Any reduction of outstanding interests will be effected by having each
investor contribute to the Portfolio's capital the necessary interests on a pro
rata basis. Each investor will be deemed to have agreed to such contribution in
these circumstances by that investor's investment in the Portfolio.

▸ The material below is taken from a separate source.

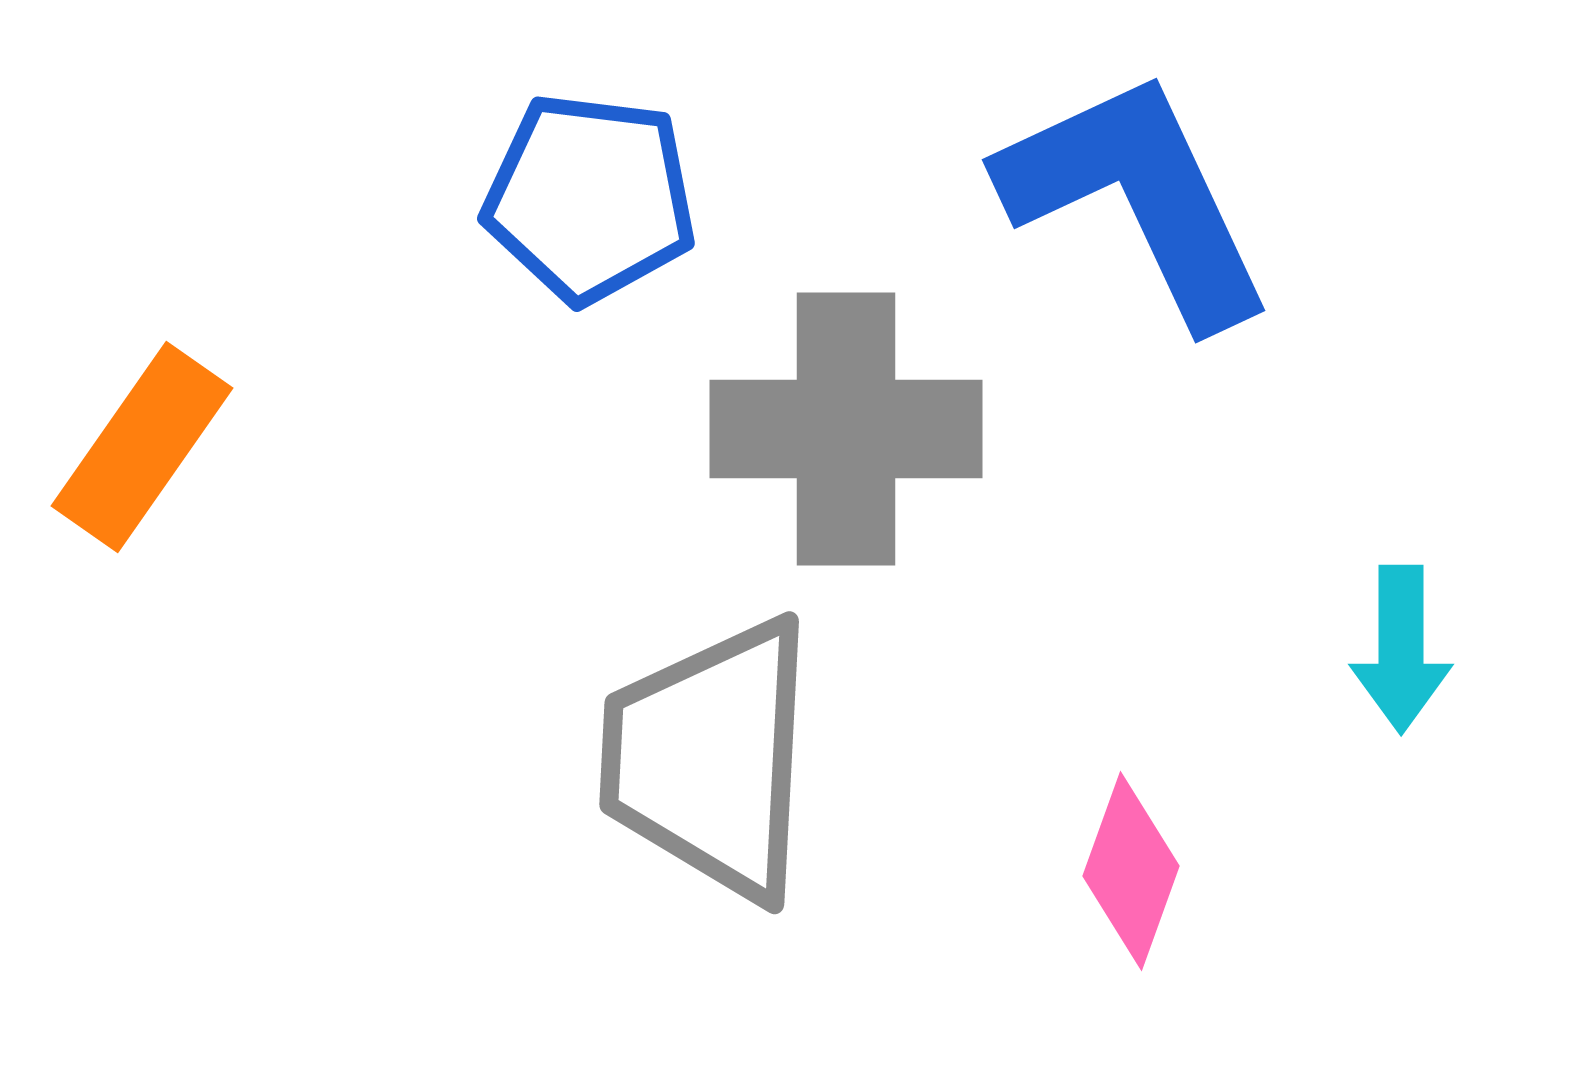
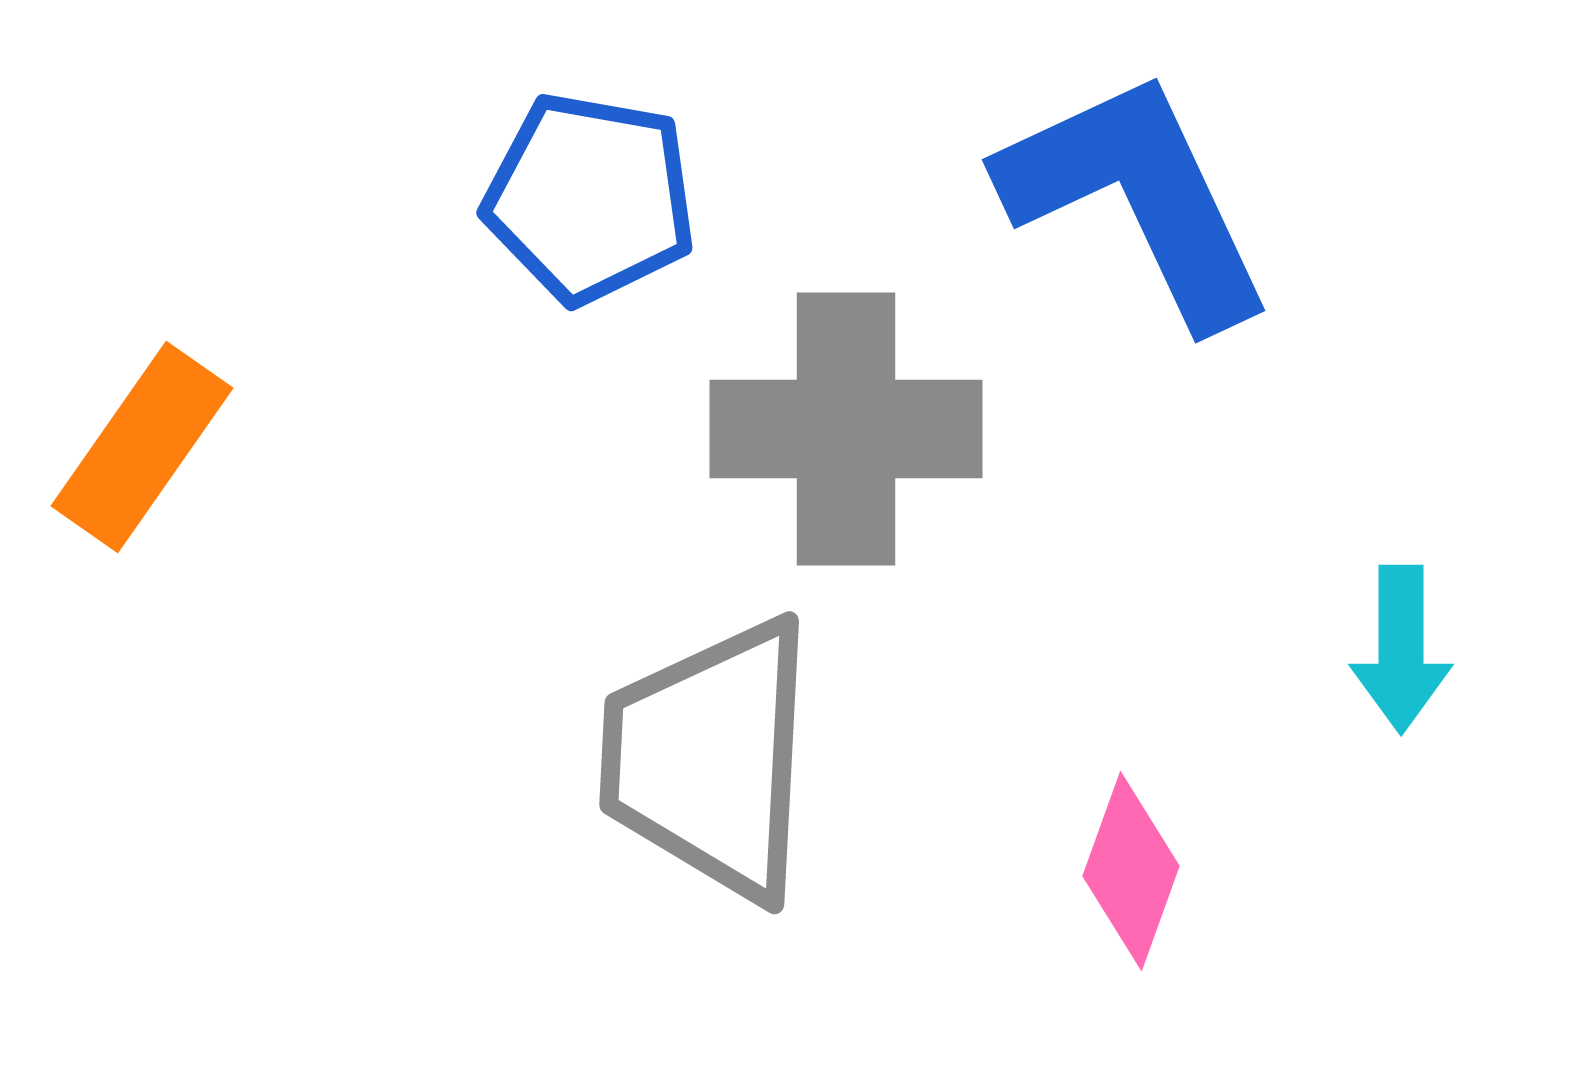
blue pentagon: rotated 3 degrees clockwise
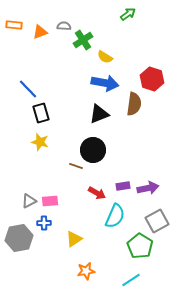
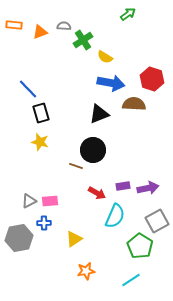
blue arrow: moved 6 px right
brown semicircle: rotated 95 degrees counterclockwise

Such conditions also generally require that: (i) investments for the
Portfolio be limited to instruments which the Trustees of the Portfolio
determine present minimal credit risks and which are of high quality as
determined by any nationally recognized statistical rating organization that is
not an affiliated person of the issuer of, or any issuer, guarantor or provider
of credit support for, the instrument, or, in the case of any instrument that is
not so rated, is of comparable quality as determined by the Investment Adviser
under the general supervision of the Trustees of the Portfolio; (ii) a
dollar-weighted average portfolio maturity of not more than 90 days be
maintained and no instrument is purchased with a remaining maturity of more than
397 days; (iii) the Portfolio's available cash will be invested in such a manner
as to reduce such maturity to 90 days or less as soon as is reasonably
practicable, if the disposition of a portfolio security results in a
dollar-weighted average portfolio maturity of more than 90 days; and (iv) no
more than 5% of the Portfolio's total assets may be invested in the securities
of any one issuer (other than U.S. Government securities).
ITEM 19. TAX STATUS.
The Portfolio is organized as a New York trust. The Portfolio is not
subject to any income or franchise tax in the State of New York or the
Commonwealth of Massachusetts. However each investor in the Portfolio will be
taxable on its share (as determined in accordance with the governing instruments
of the Portfolio) of the Portfolio's ordinary income and capital gain in
determining its income tax liability. The determination of such share will be
made in accordance with the Internal Revenue Code of 1986, as amended (the
"Code"), and regulations promulgated thereunder.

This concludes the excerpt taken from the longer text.